I have a massive rhubarb fetish. Not to mention autumn berries. In a pie.

But I’m not going to have any. It can keep till Saturday, when I can enjoy it without the guilt.

Incidently, weight-wise I’m not really much off track today compared to what I thought I might be.  So yesterdays splurge hopefully didn’t make much difference.

However, I hadn’t weighed myself the day before (annoyingly) so I can’t be certain. Normally when I break my low/slow carb diet – particularly if I do so in the evening – I lose no weight/fat in the following 24 hours.

And the other thing to note is that I haven’t measured my body fat percentage, which is what really counts. I can guarantee you I wouldn’t have lost any fat, when comparing Wednesday morning to Thursday morning.

I really should get me a electronic fat percentage reader…

Did I mention yesterday that with the pie I ate yesterday, I accompanied it with very generous portions of cream?

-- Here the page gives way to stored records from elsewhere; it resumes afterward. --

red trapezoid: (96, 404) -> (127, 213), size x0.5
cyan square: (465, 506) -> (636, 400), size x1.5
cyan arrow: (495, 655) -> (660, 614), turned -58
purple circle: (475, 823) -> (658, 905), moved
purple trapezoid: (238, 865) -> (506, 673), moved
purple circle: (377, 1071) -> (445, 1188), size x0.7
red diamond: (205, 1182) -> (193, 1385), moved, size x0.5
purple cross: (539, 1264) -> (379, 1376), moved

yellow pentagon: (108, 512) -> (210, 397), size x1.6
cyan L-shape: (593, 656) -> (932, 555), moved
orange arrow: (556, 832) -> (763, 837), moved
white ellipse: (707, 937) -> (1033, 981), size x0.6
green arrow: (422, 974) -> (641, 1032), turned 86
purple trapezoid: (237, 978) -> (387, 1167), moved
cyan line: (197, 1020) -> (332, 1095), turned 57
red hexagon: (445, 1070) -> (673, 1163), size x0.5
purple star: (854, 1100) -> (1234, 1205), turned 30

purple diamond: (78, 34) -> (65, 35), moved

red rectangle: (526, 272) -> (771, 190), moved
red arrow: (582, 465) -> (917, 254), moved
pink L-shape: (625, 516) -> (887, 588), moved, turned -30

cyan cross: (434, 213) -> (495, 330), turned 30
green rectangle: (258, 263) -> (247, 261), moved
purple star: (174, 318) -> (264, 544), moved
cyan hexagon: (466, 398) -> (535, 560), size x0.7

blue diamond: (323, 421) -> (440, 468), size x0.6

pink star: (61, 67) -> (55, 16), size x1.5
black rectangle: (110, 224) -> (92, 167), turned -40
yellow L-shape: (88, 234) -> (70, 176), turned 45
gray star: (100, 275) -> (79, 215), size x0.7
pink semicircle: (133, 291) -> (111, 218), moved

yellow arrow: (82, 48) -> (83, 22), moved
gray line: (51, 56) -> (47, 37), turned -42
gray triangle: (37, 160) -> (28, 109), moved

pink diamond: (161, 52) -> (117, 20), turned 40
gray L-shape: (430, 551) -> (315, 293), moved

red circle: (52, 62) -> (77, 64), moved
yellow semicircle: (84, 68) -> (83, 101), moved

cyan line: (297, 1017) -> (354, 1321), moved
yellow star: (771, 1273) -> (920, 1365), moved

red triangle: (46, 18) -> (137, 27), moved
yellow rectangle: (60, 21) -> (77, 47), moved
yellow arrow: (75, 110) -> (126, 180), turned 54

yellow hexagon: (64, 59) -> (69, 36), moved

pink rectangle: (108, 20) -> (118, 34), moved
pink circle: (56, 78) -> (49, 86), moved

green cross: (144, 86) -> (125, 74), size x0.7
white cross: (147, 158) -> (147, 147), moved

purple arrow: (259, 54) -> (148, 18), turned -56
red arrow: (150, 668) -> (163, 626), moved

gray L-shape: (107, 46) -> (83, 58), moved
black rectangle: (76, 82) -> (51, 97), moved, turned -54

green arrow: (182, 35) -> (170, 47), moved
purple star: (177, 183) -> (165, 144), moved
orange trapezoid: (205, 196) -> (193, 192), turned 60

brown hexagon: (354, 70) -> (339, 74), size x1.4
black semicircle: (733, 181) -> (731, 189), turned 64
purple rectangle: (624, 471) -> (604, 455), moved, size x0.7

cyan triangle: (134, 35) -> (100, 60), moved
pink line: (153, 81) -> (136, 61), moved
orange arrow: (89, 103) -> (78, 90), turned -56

Well that cream would have helped negating any fat gain, in my opinion,  than not having had cream at all. I know, this goes 100% against the mainstream old fashioned (plebbish) media, or even your local health nurse. But here’s my reasoning:

Your aim with your food choices when on a slow/low carb diet is to maximise the percentage of fat and protein in what one puts into ones mouth. A mouthful of say, coke, has zero fat and zero protein and stacks of refined carbs – the ultimate in insulin spiking.  Whereas an egg just has fat and protein, equating to negligible effect on insulin.

Keep in mind pretty much all food – except for eggs and butter or cream – have carbs. For example the pecans I’m currently munching on are 6% carbs. However the ratio is overwhelmingly in favour of fat (and 10% protein) so pecans have little effect on insulin levels. So they don’t make me fat.

My delicious pie is pretty much just carbs. Adding good portion of cream changes this carb/fat/protein ratio for the better.

In summary, eating healthy fats (such as cream/butter) with your food is known to reduce the effect that other food may have on your insulin levels.

REMEMBER: what you consume is not what you become. Your body is far more complicated than that.